StreamInsight Performance Issue

752 Views Asked by At

I'm using StreamInsight 2.1 and running into unexpected performance problems.

I have one input adapter of Financial Data coming in with anywhere from 5,000 to 10,000 events per second. I then have a large number of queries operating against that input. Each query hooks up to the exact same passthrough query, so I have 1000 queries using the exact same input data.

To test that the system would be able to handle this, I created 1000 queries that did nothing but passthrough (from d in fullStream select d) the events to an output adapter which only Releases the event.

When I run 1,000 queries this way, the system cannot keep up with the stream. It falls farther and farther behind. If I trim it to 100 queries, the system keeps up perfectly.

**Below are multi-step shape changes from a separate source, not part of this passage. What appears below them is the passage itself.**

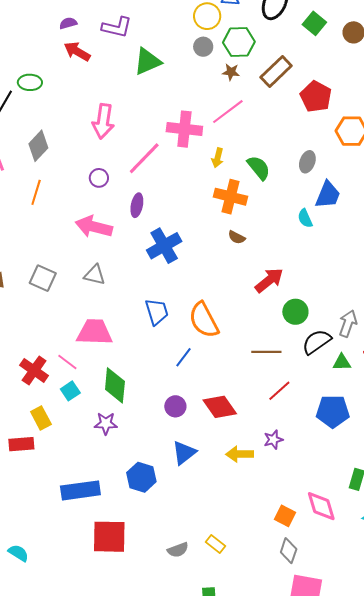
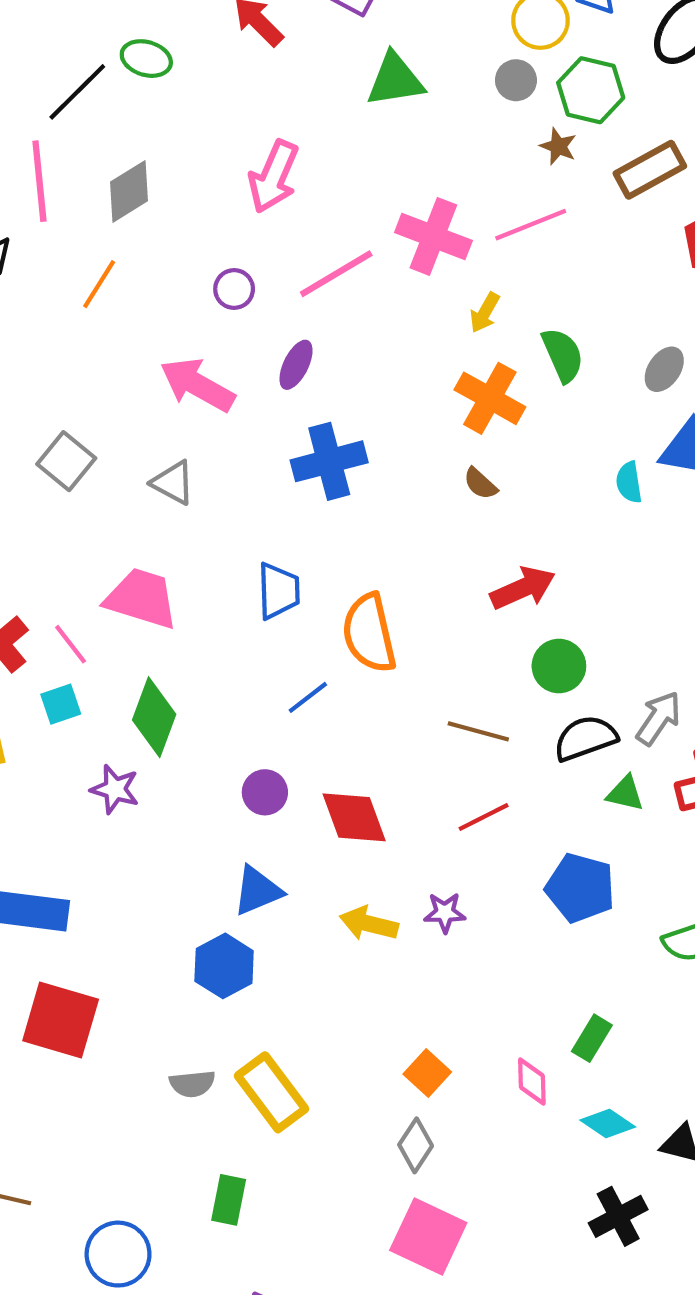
blue hexagon: (141, 477) -> (224, 966), moved
pink diamond: (321, 506) -> (532, 1081), moved, size x0.7
yellow rectangle: (216, 544) -> (271, 1092), size x1.8

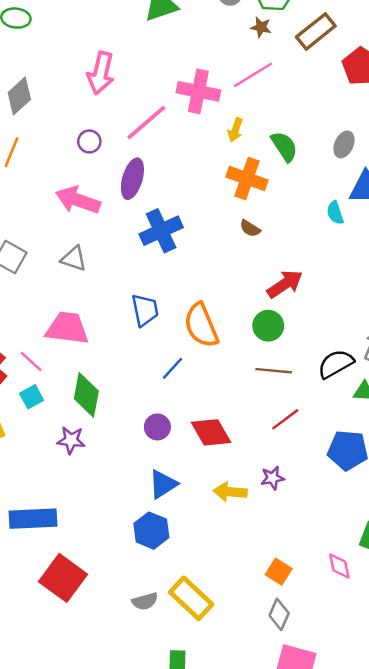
purple ellipse: (296, 365) -> (132, 179), size x1.4
green circle: (559, 666) -> (268, 326), moved
red square: (61, 1020) -> (63, 578), turned 30

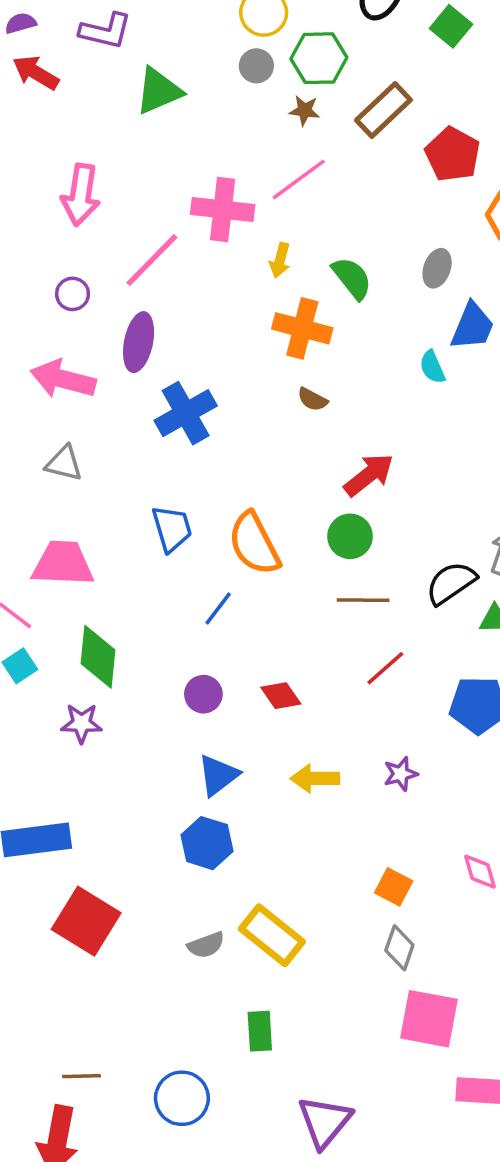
red diamond: (211, 432) -> (281, 696), size x0.7
purple star: (273, 478) -> (401, 774), moved

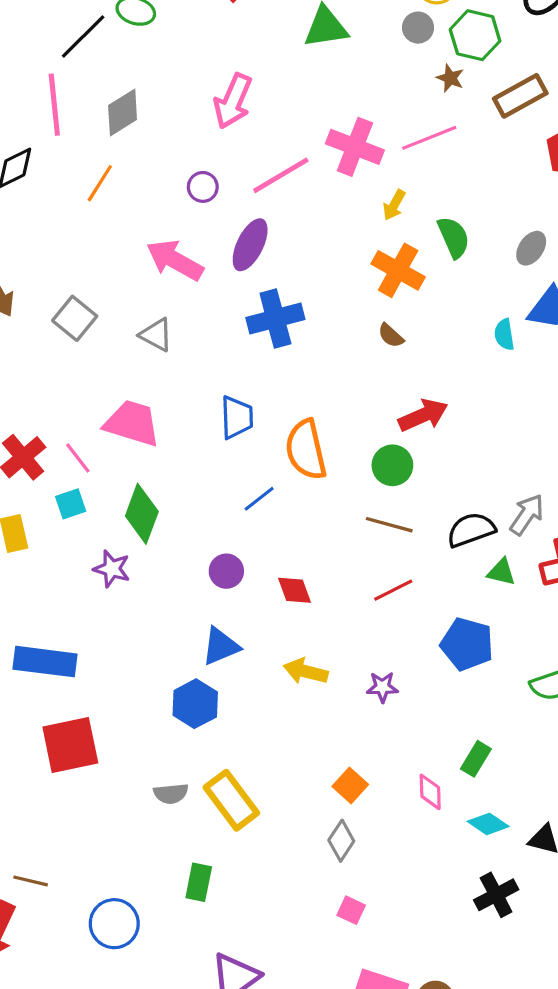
red square: (86, 921) -> (70, 745), turned 32
pink square: (429, 1019) -> (351, 910), size x0.5

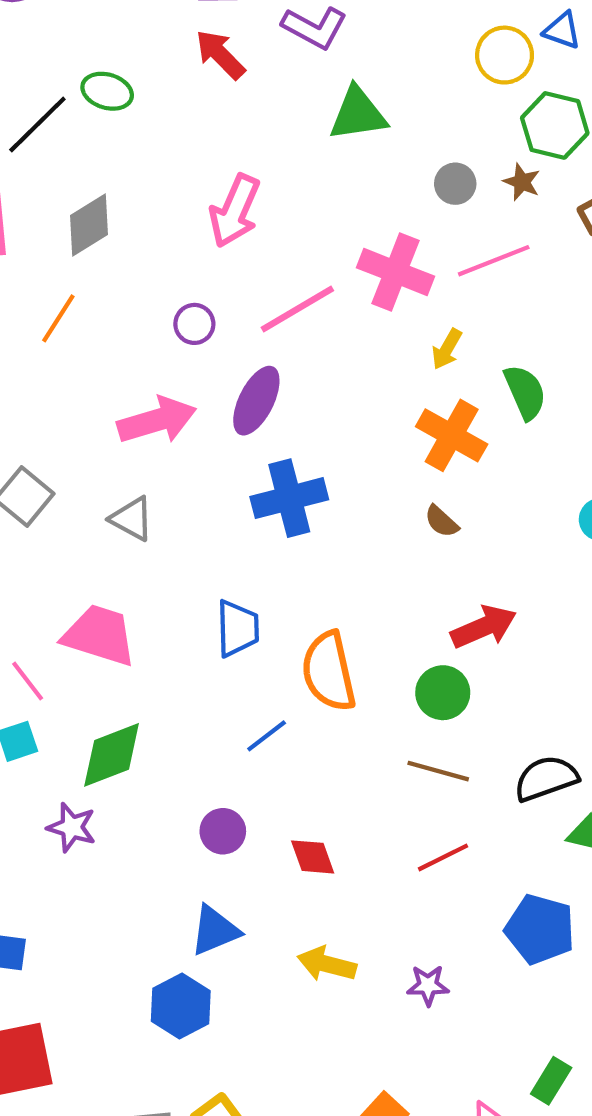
gray circle: (418, 28) -> (455, 184), moved
pink arrow: (175, 260) -> (157, 420), turned 134
green diamond: (142, 514) -> (112, 755), turned 48

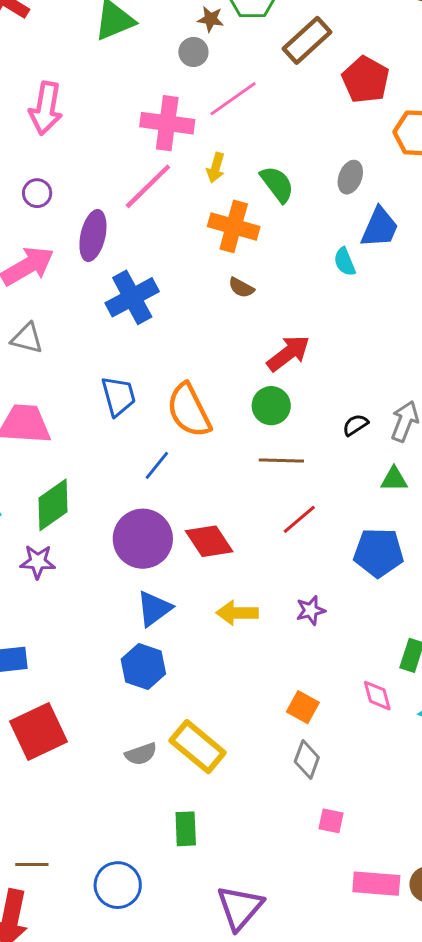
brown star: (522, 182) -> (211, 19), moved
pink line: (297, 309) -> (148, 186), moved
black semicircle: (546, 778) -> (355, 425), moved, size x0.6
purple circle: (223, 831) -> (143, 539), size x1.8
red diamond: (313, 857) -> (209, 541), size x1.4

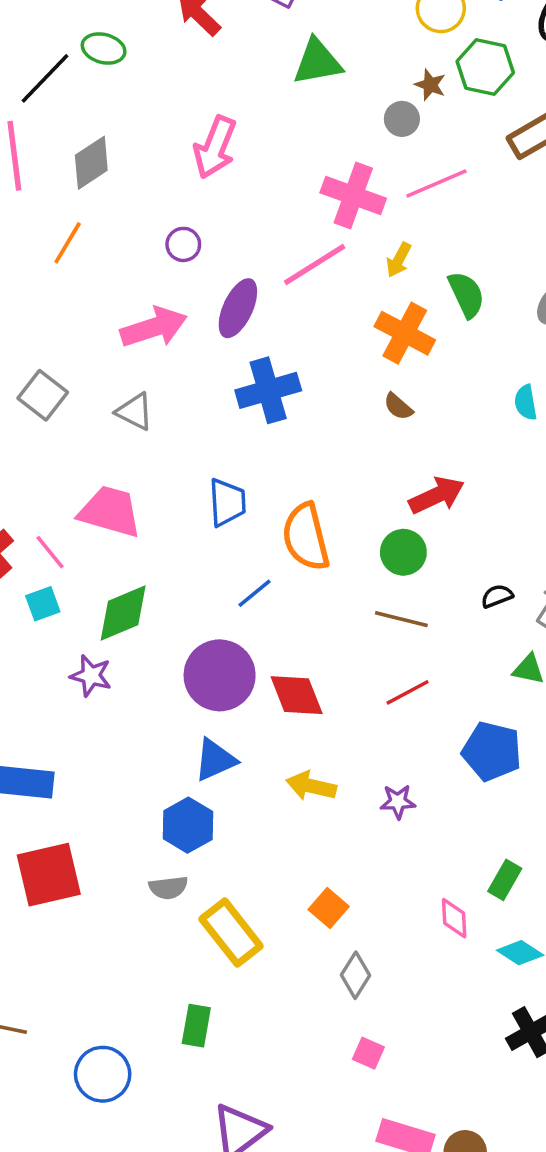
orange square: (303, 707) -> (329, 908), moved
gray semicircle: (141, 754) -> (168, 888), moved

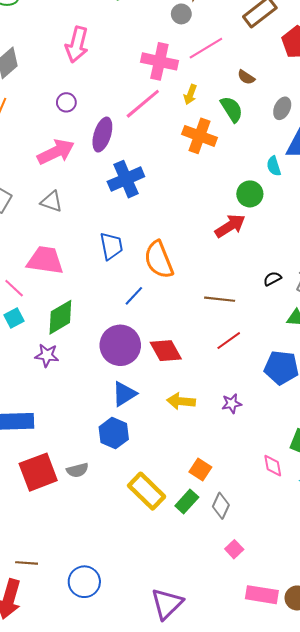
brown semicircle: (398, 407) -> (246, 77), moved
green circle: (403, 552) -> (250, 194), moved
gray semicircle: (168, 888) -> (77, 470), moved
green rectangle: (196, 1026) -> (187, 502), moved, turned 40
pink square: (368, 1053) -> (234, 549), turned 30

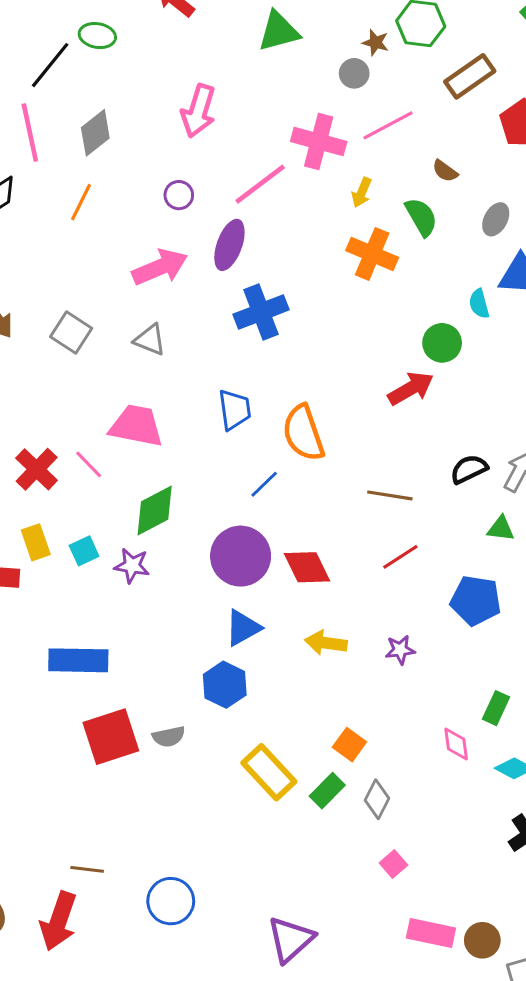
pink line: (143, 104) -> (260, 184), moved
black semicircle: (272, 279) -> (469, 469), size x1.4
cyan square: (14, 318) -> (84, 551), moved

Have I simply run into the performance wall with StreamInsight? Is it not able to handle the type of solution I am building? Or am I doing something stupid here.... Any help would be great, not sure what else to try to make it faster. I need it to be able to execute way more than 1000 queries and I need to run way more complicated queries than this.

3

There are 3 best solutions below

2
On

I think you maybe having performance issues because of your current approach.

First off, let's cover the differences between the editions of StreamInsight. Standard edition has only 1 scheduler thread while Premium has one per core. The Evaluation edition is equivalent to Premium.

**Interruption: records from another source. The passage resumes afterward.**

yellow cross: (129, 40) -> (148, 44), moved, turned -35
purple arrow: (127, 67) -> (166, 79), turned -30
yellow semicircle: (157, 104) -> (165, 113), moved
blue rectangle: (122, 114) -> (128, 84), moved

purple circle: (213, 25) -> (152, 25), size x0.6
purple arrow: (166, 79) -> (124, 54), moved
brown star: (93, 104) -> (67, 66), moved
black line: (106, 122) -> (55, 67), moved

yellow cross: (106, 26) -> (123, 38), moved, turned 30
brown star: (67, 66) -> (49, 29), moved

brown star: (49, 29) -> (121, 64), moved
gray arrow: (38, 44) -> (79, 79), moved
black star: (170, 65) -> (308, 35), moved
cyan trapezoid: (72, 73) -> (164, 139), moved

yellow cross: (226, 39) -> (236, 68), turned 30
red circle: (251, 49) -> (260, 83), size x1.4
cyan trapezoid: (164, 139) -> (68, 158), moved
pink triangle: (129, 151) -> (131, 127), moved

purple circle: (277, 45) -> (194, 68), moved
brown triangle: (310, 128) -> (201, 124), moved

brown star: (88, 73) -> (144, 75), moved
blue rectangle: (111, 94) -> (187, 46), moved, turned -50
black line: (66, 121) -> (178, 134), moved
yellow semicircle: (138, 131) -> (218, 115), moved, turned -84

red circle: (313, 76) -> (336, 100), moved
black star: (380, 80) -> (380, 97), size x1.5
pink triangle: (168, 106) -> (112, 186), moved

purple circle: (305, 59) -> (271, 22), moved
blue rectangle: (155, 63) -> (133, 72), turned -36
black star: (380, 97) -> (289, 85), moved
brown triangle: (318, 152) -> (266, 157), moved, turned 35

I think the way to fix this is to reduce the number of queries you have. If you are creating 1000 queries (each with their own instance of an output adapter) I can see where you are going to have issues. On a quad-core machine, you are going to have 4 scheduler threads trying to run 1000 queries.

Are your queries that are arranged "horizontally" doing the same thing? If so, see if you can consolidate them. For instance, if I needed to do a query like the "Price>5 Vol<2k" for 5 different stocks, I would write it in such a way that I can handle all 5 stocks in a standing query that sends all the results to 1 output adapter. If a client is "subscribing" to results from a query, that's something that can/should be handled by your output adapter. You could also turn results on and off for certain stocks by streaming in reference data.

Take a look at the sample below. "sourceStream" is going to be my raw stock data coming from the data source. "referenceStream" is going to be some configuration streamed in from a reference data source (i.e. SQL). The success or failure of the join will throttle the events that get passed on for further processing.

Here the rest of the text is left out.